Posted by DrMendelsohn on 19 February, 2018

The Australian.JPG

By Colin Mendelsohn
The Australian (paywall)
12:00AM February 20, 2018

The decision to ban vaping in smoke-free and indoor areas in NSW is well-meaning but not evidence-based and may harm public health.

State Health Minister Brad Hazzard intends to protect bystanders from passive exposure to vapour. But a comprehensive review by British government body Public Health England last week concluded that “to date there have been no identified health risks of passive vaping to bystanders”. This is not surprising as most of the 7000 chemicals and toxins in tobacco smoke are released by burning tobacco and are absent from vapour.

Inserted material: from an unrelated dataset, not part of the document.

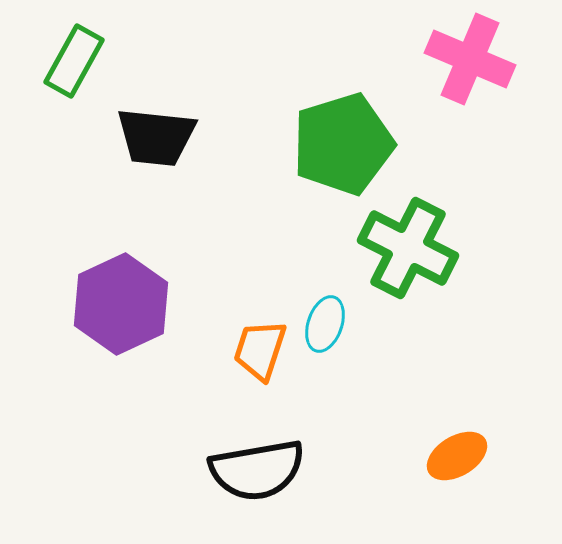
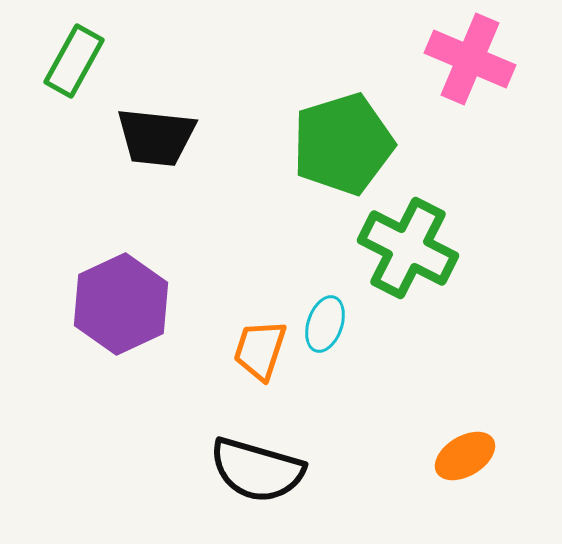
orange ellipse: moved 8 px right
black semicircle: rotated 26 degrees clockwise
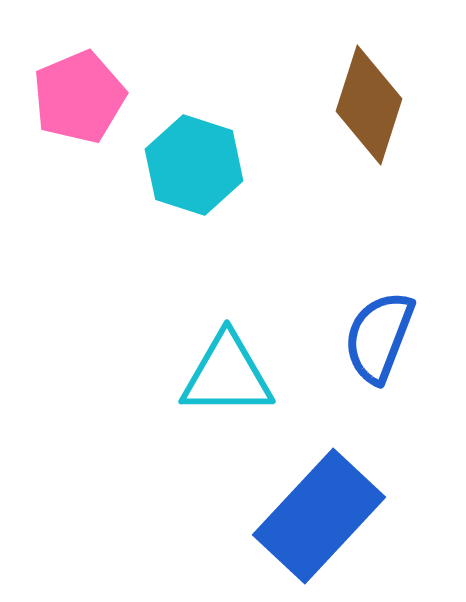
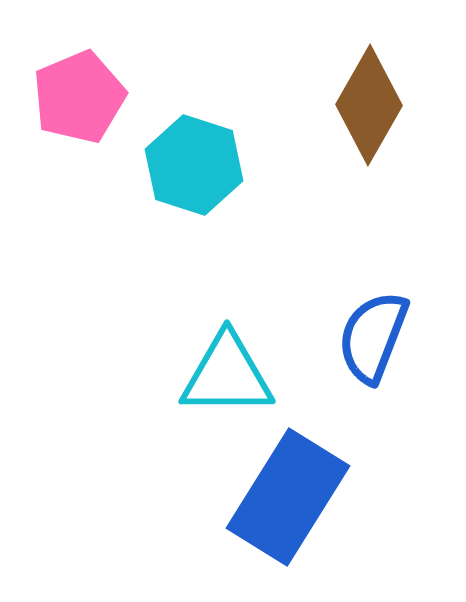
brown diamond: rotated 12 degrees clockwise
blue semicircle: moved 6 px left
blue rectangle: moved 31 px left, 19 px up; rotated 11 degrees counterclockwise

Those present in vapour are mostly at levels less than 1 per cent of those in tobacco smoke.

Furthermore, unlike smoking, vaping does not release side-stream emissions between puffs. Vapour is expelled by the vaper only after most of the chemicals have already been absorbed. Bystanders are exposed to very low levels of nicotine and other chemicals. Vapour also dissipates much faster from the ambient air than cigarette smoke.

Research has identified very low levels of chemicals in the air from vaping. Studies of vaping in homes found no discernible effect on air quality, and concentrations of vaping chemicals in vape shops were well below occupational exposure limits and nicotine was undetectable.

Second-hand vapour is not entirely risk-free and more research is needed. If there is a negative health effect, it is likely to be very small indeed.

While there is little to be gained from a blanket ban, there are potentially harmful negative consequences of over-regulating vaping. Unnecessary restrictions create a perception that vaping is harmful in the same way as smoking and may discourage smokers from switching to vaping. In fact, Public Health England says vaping poses only a small fraction of the risks of smoking and switching completely to vaping conveys substantial health benefits.

Governments should be promoting vaping as a potentially lifesaving alternative for smokers who are unable to quit. Millions of smokers globally have quit by switching to e-cigarettes. Australia is one of the few OECD countries to effectively ban vaping with nicotine. Opponents argue that vaporisers will be a gateway to smoking among youth, will “renormalise” smoking and may delay quitting. Experience suggests the opposite.

There is no good evidence that e-cigarettes are luring children to smoke. Smoking rates in countries where e-cigarettes are available are continuing to fall. Research suggests it is likely that e-cigarettes are contributing to this rapid decline in smoking.

We need more research, but there is enough scientific evidence available now to make rational decisions. Although there are small and potential risks from vaping, they are far outweighed by the benefits. An estimated 500,000 premature deaths from smoking could be averted in Australia if two in three smokers switch to vaping in the next 10 years.

In the absence of material harm to bystanders, it is hard to see any reasonable justification for government interference. There is an issue of nuisance or etiquette. Some bystanders may find the aerosol annoying, as with strong perfume or body odour. We manage these issues with courtesy and consideration for others — not legislation.

Under British guidelines, the decision whether to allow vaping is left to individual business owners. Managers may choose to limit the use of vaporisers because customers or employees may be annoyed by them. A supermarket may choose to not allow vaping, but a bookshop keen to attract browsers may decide otherwise.

Public health policy should be guided by the best available evidence. A blanket ban on vaping in smoke-free areas is lazy policy and is likely to have unintended harmful consequences.

Colin Mendelsohn is chairman of the Australian Tobacco Harm Reduction Association.